» **WHAT NEEDS TO BE DONE**
Return every line from the records below in which the word "down" is found.

(Extracted data entries)
────────

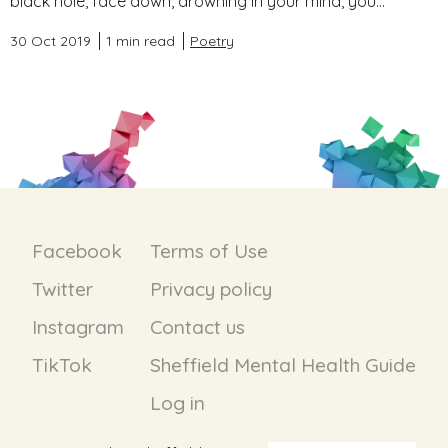
black hole, face down, drowning in your mind, you...
30 Oct 2019
1 min read
Poetry
Facebook
Terms of Use
Twitter
Privacy policy
Instagram
Contact us
TikTok
Sheffield Mental Health Guide
Log in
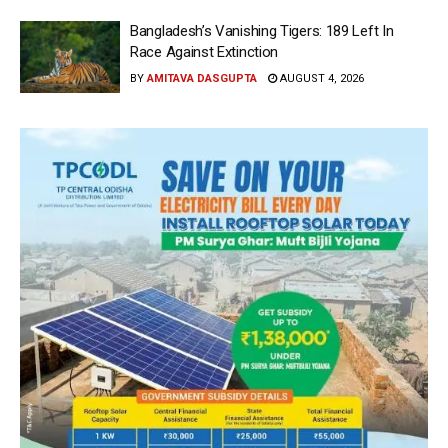
Bangladesh’s Vanishing Tigers: 189 Left In
Race Against Extinction
BY
AMITAVA DASGUPTA
AUGUST 4, 2026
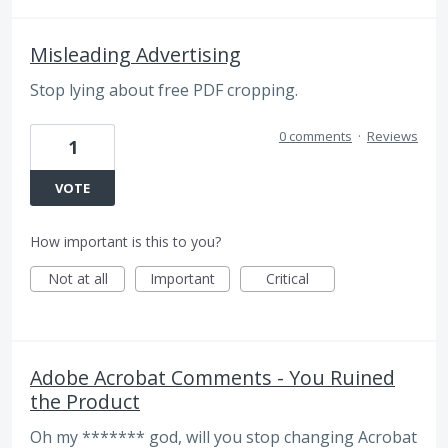
Misleading Advertising
Stop lying about free PDF cropping.
0 comments
·
Reviews
1
VOTE
How important is this to you?
Not at all
Important
Critical
Adobe Acrobat Comments - You Ruined
the Product
Oh my ******* god, will you stop changing Acrobat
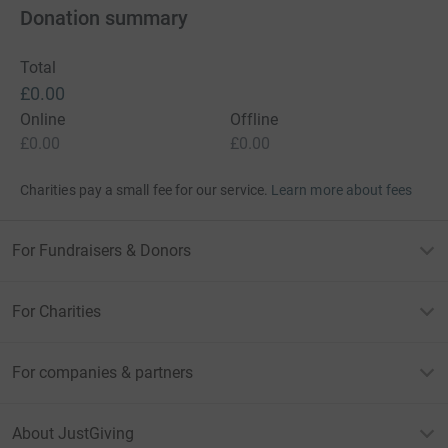
Donation summary
Total
£0.00
Online
Offline
£0.00
£0.00
Charities pay a small fee for our service.
Learn more about fees
For Fundraisers & Donors
For Charities
For companies & partners
About JustGiving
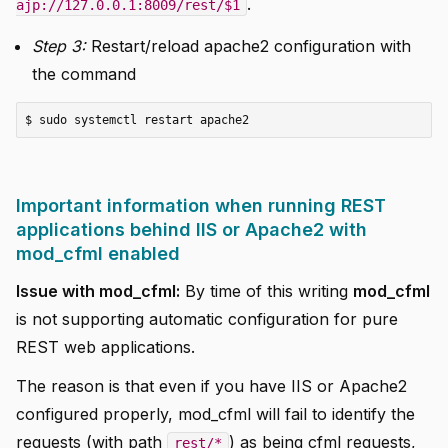
.
ajp://127.0.0.1:8009/rest/$1
Step 3:
Restart/reload apache2 configuration with
the command
Important information when running REST
applications behind IIS or Apache2 with
mod_cfml enabled
Issue with mod_cfml:
By time of this writing
mod_cfml
is not supporting automatic configuration for pure
REST web applications.
The reason is that even if you have IIS or Apache2
configured properly, mod_cfml will fail to identify the
requests (with path
) as being cfml requests,
rest/*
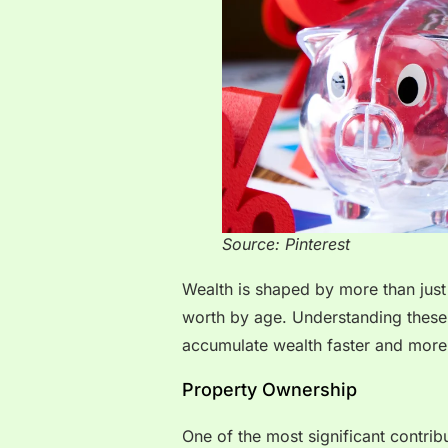
Source: Pinterest
Wealth is shaped by more than just 
worth by age. Understanding these
accumulate wealth faster and more 
Property Ownership
One of the most significant contrib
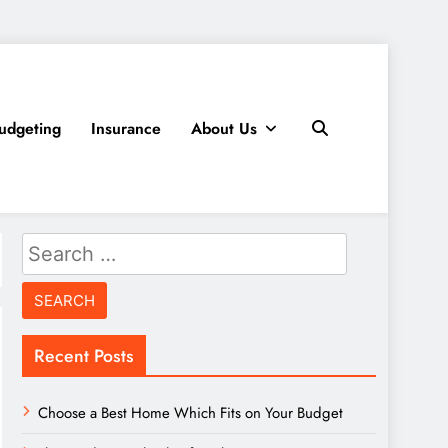
udgeting
Insurance
About Us
Search
for:
Recent Posts
Choose a Best Home Which Fits on Your Budget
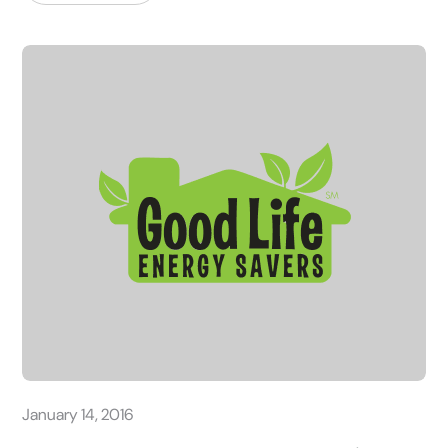
January 14, 2016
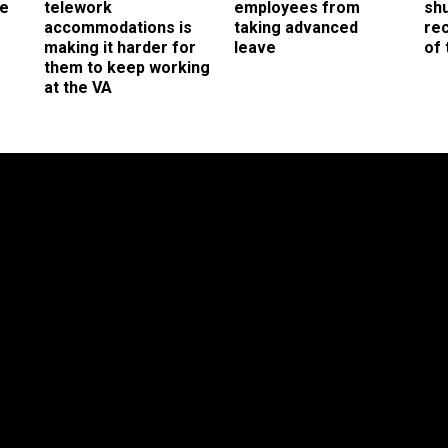
ee
telework
employees from
sh
accommodations is
taking advanced
rec
making it harder for
leave
of 
them to keep working
at the VA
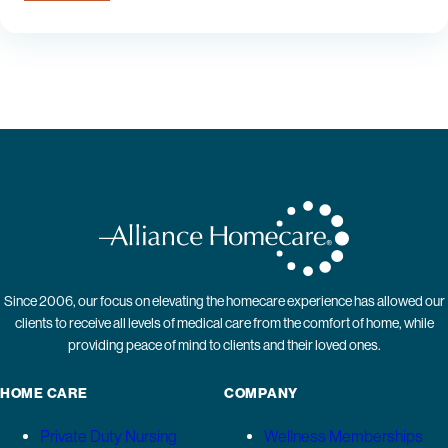
Since 2006, our focus on elevating the homecare experience has allowed our
clients to receive all levels of medical care from the comfort of home, while
providing peace of mind to clients and their loved ones.
HOME CARE
COMPANY
Private Duty Nursing
Wellness Memberships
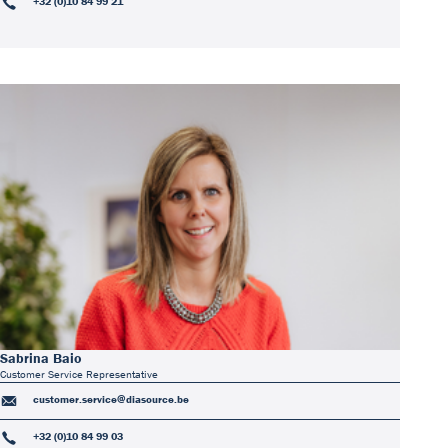
+32 (0)10 84 99 21
Sabrina Baio
Customer Service Representative
customer.service@diasource.be
+32 (0)10 84 99 03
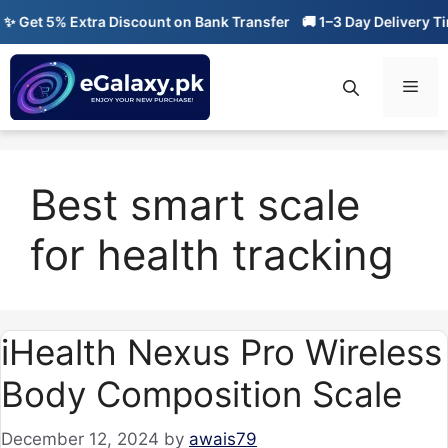
Skip
 Get 5% Extra Discount on Bank Transfer
🚚 1–3 Day Delivery Tim
to
content
Men
Best smart scale
for health tracking
iHealth Nexus Pro Wireless
Body Composition Scale
December 12, 2024
by
awais79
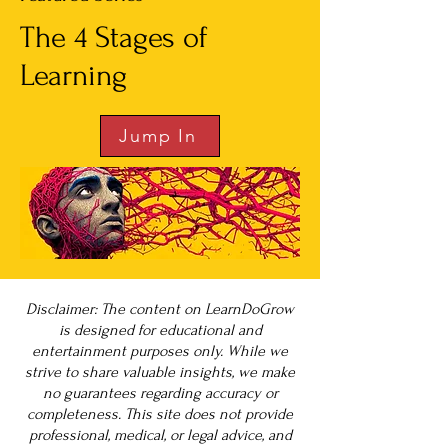
The 4 Stages of
Learning
Jump In
Disclaimer: The content on LearnDoGrow
is designed for educational and
entertainment purposes only. While we
strive to share valuable insights, we make
no guarantees regarding accuracy or
completeness. This site does not provide
professional, medical, or legal advice, and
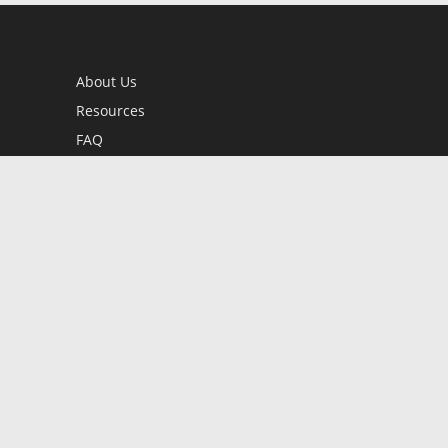
About Us
Resources
FAQ
BookStub™ Redemption
Contact Us
Login/Register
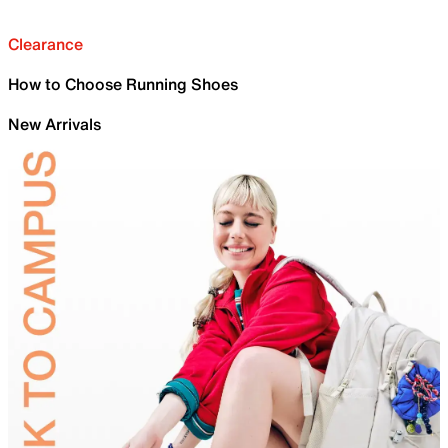
Clearance
How to Choose Running Shoes
New Arrivals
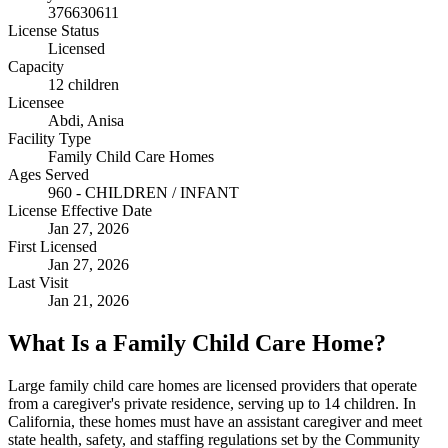
376630611
License Status
Licensed
Capacity
12 children
Licensee
Abdi, Anisa
Facility Type
Family Child Care Homes
Ages Served
960 - CHILDREN / INFANT
License Effective Date
Jan 27, 2026
First Licensed
Jan 27, 2026
Last Visit
Jan 21, 2026
What Is a Family Child Care Home?
Large family child care homes are licensed providers that operate
from a caregiver's private residence, serving up to 14 children. In
California, these homes must have an assistant caregiver and meet
state health, safety, and staffing regulations set by the Community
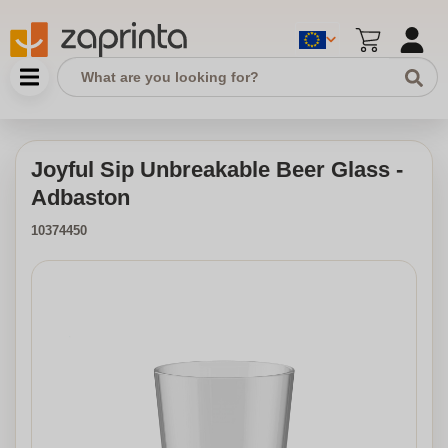
Joyful Sip Unbreakable Beer Glass -
Adbaston
10374450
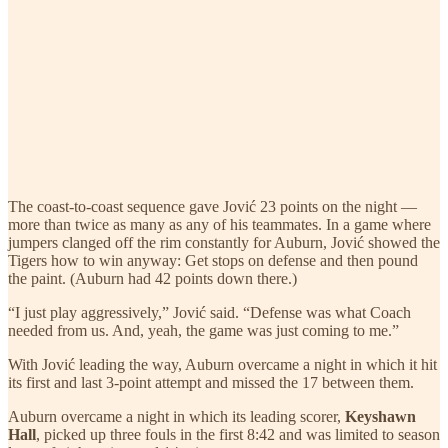
The coast-to-coast sequence gave Jović 23 points on the night —
more than twice as many as any of his teammates. In a game where
jumpers clanged off the rim constantly for Auburn, Jović showed the
Tigers how to win anyway: Get stops on defense and then pound
the paint. (Auburn had 42 points down there.)
“I just play aggressively,” Jović said. “Defense was what Coach
needed from us. And, yeah, the game was just coming to me.”
With Jović leading the way, Auburn overcame a night in which it hit
its first and last 3-point attempt and missed the 17 between them.
Auburn overcame a night in which its leading scorer,
Keyshawn
Hall
, picked up three fouls in the first 8:42 and was limited to season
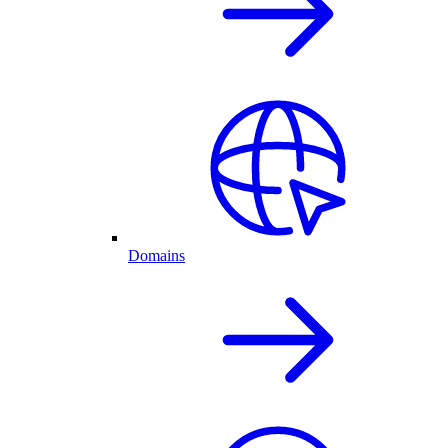
Domains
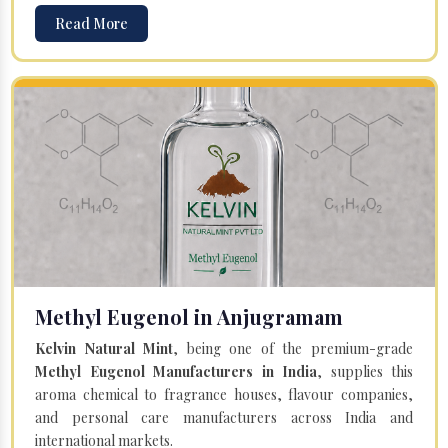
Read More
Methyl Eugenol in Anjugramam
Kelvin Natural Mint
, being one of the premium-grade
Methyl Eugenol Manufacturers in India
, supplies this
aroma chemical to fragrance houses, flavour companies,
and personal care manufacturers across India and
international markets.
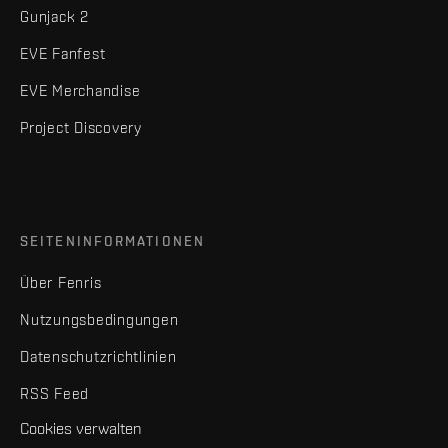
Gunjack 2
EVE Fanfest
EVE Merchandise
Project Discovery
SEITENINFORMATIONEN
Über Fenris
Nutzungsbedingungen
Datenschutzrichtlinien
RSS Feed
Cookies verwalten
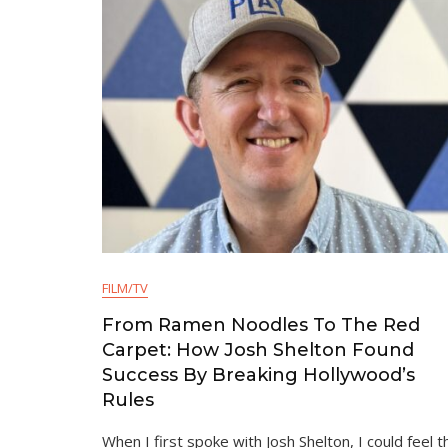
FILM/TV
From Ramen Noodles To The Red
Carpet: How Josh Shelton Found
Success By Breaking Hollywood’s
Rules
When I first spoke with Josh Shelton, I could feel t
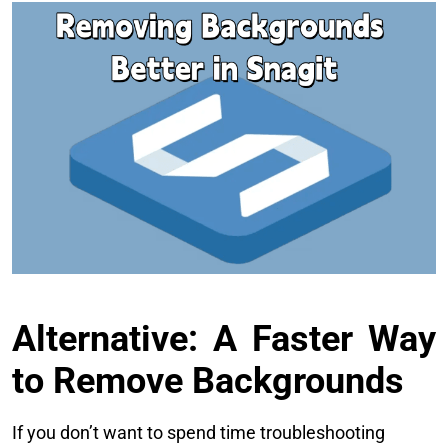
Alternative: A Faster Way
to Remove Backgrounds
If you don’t want to spend time troubleshooting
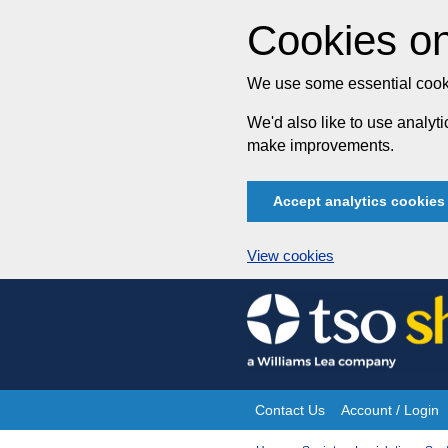
Cookies on
We use some essential cooki
We'd also like to use analy
make improvements.
Accept analytics cookies
View cookies
Skip
to
content
Contact Us
Account / Login
Site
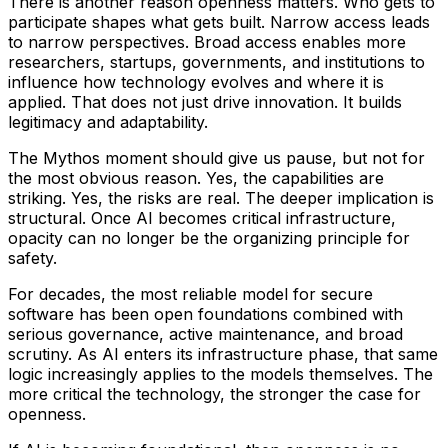
There is another reason openness matters. Who gets to
participate shapes what gets built. Narrow access leads
to narrow perspectives. Broad access enables more
researchers, startups, governments, and institutions to
influence how technology evolves and where it is
applied. That does not just drive innovation. It builds
legitimacy and adaptability.
The Mythos moment should give us pause, but not for
the most obvious reason. Yes, the capabilities are
striking. Yes, the risks are real. The deeper implication is
structural. Once AI becomes critical infrastructure,
opacity can no longer be the organizing principle for
safety.
For decades, the most reliable model for secure
software has been open foundations combined with
serious governance, active maintenance, and broad
scrutiny. As AI enters its infrastructure phase, that same
logic increasingly applies to the models themselves. The
more critical the technology, the stronger the case for
openness.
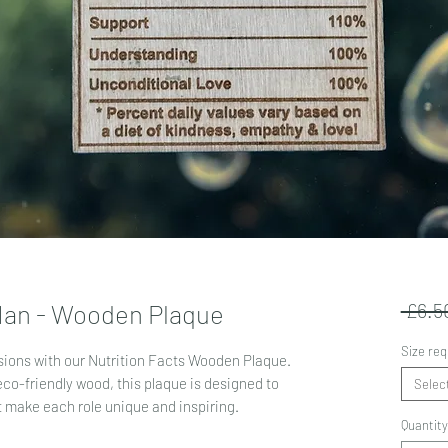
 Nan - Wooden Plaque
 £6.5
Size req
sions with our Nutrition Facts Wooden Plaque.
eco-friendly wood, this plaque is designed to
Selec
at make each role unique and inspiring.
Quantity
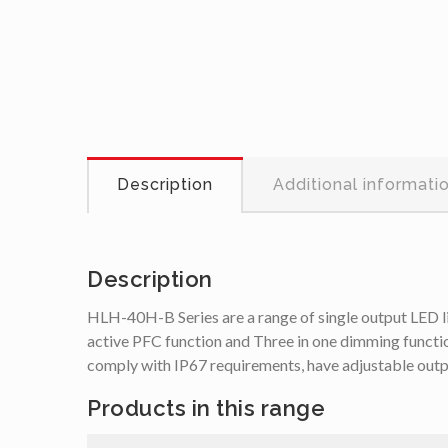
Description
Additional informati
Description
HLH-40H-B Series are a range of single output LED 
active PFC function and Three in one dimming functi
comply with IP67 requirements, have adjustable outpu
Products in this range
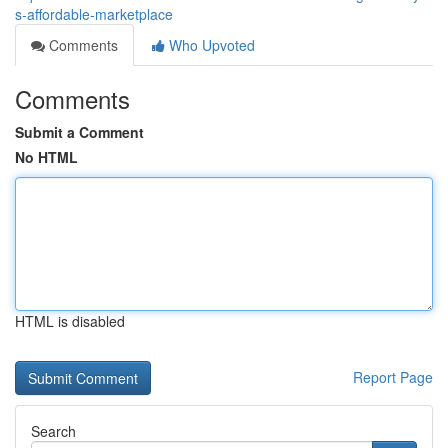
s-affordable-marketplace
Comments
Who Upvoted
Comments
Submit a Comment
No HTML
HTML is disabled
Report Page
Search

────────

» **ANSWER TO THE EXERCISE**
black hole, face down, drowning in your mind, you...
the paint. (Auburn had 42 points down there.)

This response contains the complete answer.